> [EXERCISE]
Return the run of lines below that opens with the line containing "chen Liebl­ings­ge­rich­te. |" and closes with the line containing "vor allem von", keeping each one exact.

> [DATA PROVIDED]
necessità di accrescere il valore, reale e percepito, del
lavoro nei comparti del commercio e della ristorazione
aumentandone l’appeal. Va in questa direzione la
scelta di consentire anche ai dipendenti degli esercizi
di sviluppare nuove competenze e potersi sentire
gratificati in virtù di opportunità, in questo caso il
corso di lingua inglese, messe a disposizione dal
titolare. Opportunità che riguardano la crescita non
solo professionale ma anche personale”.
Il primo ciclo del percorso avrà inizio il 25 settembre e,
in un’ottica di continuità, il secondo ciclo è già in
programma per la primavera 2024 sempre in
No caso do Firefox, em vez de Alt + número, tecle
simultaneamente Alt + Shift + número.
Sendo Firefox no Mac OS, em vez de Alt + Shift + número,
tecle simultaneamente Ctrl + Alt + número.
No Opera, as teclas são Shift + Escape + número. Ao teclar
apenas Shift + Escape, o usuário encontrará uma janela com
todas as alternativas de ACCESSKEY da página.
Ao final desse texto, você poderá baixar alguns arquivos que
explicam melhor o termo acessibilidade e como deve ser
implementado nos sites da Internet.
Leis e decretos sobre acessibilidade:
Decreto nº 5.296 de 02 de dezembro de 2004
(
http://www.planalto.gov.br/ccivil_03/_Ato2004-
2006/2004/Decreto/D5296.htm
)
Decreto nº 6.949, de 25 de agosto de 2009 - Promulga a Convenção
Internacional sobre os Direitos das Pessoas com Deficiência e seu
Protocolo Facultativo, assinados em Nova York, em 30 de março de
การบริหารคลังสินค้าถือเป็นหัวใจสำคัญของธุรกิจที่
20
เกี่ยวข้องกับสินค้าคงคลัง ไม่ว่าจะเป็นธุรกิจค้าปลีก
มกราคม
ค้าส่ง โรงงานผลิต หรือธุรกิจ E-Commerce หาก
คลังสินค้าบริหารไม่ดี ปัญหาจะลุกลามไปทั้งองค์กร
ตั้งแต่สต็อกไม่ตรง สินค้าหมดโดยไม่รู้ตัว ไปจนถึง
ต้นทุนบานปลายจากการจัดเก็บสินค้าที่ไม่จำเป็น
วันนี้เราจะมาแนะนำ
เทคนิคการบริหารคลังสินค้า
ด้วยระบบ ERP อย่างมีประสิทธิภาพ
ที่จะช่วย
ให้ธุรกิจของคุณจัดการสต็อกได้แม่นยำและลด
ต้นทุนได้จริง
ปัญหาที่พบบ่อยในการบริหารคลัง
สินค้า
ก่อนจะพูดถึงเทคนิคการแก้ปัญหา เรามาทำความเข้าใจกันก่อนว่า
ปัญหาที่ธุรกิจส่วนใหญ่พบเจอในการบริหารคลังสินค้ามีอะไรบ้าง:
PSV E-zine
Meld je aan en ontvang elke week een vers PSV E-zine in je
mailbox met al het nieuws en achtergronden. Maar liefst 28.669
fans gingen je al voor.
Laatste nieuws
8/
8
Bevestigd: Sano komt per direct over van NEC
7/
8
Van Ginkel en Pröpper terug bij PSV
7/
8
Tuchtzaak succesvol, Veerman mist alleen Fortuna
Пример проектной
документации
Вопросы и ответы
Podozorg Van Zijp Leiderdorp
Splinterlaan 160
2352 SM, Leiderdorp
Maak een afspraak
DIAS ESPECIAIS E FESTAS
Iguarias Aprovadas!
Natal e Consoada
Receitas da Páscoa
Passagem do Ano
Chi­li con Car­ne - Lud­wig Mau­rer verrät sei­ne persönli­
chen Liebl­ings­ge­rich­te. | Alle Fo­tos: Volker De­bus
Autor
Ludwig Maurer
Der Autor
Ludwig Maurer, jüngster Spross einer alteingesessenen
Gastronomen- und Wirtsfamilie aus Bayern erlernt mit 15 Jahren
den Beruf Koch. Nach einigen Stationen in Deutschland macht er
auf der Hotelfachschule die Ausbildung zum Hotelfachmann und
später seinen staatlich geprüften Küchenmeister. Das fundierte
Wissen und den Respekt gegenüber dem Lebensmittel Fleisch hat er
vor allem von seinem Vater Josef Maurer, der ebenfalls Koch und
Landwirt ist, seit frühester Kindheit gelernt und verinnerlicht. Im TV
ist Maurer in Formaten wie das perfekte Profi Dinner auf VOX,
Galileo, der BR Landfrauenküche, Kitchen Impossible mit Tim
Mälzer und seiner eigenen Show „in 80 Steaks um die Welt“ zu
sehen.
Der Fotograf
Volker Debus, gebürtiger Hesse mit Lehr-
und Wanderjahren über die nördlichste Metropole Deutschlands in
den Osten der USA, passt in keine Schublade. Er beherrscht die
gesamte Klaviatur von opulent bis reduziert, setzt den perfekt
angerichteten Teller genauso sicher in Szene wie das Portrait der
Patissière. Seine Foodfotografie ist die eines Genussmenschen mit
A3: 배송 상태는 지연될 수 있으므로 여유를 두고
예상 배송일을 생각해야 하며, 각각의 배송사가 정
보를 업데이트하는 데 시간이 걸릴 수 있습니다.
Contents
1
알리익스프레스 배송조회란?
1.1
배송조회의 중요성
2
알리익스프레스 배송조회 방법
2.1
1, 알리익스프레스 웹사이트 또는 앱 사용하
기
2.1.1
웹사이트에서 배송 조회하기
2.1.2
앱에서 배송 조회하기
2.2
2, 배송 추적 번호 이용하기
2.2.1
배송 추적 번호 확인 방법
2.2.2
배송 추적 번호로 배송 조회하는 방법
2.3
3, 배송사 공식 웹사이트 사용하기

> [ANSWER BOX]
chen Liebl­ings­ge­rich­te. | Alle Fo­tos: Volker De­bus
Autor
Ludwig Maurer
Der Autor
Ludwig Maurer, jüngster Spross einer alteingesessenen
Gastronomen- und Wirtsfamilie aus Bayern erlernt mit 15 Jahren
den Beruf Koch. Nach einigen Stationen in Deutschland macht er
auf der Hotelfachschule die Ausbildung zum Hotelfachmann und
später seinen staatlich geprüften Küchenmeister. Das fundierte
Wissen und den Respekt gegenüber dem Lebensmittel Fleisch hat er
vor allem von seinem Vater Josef Maurer, der ebenfalls Koch und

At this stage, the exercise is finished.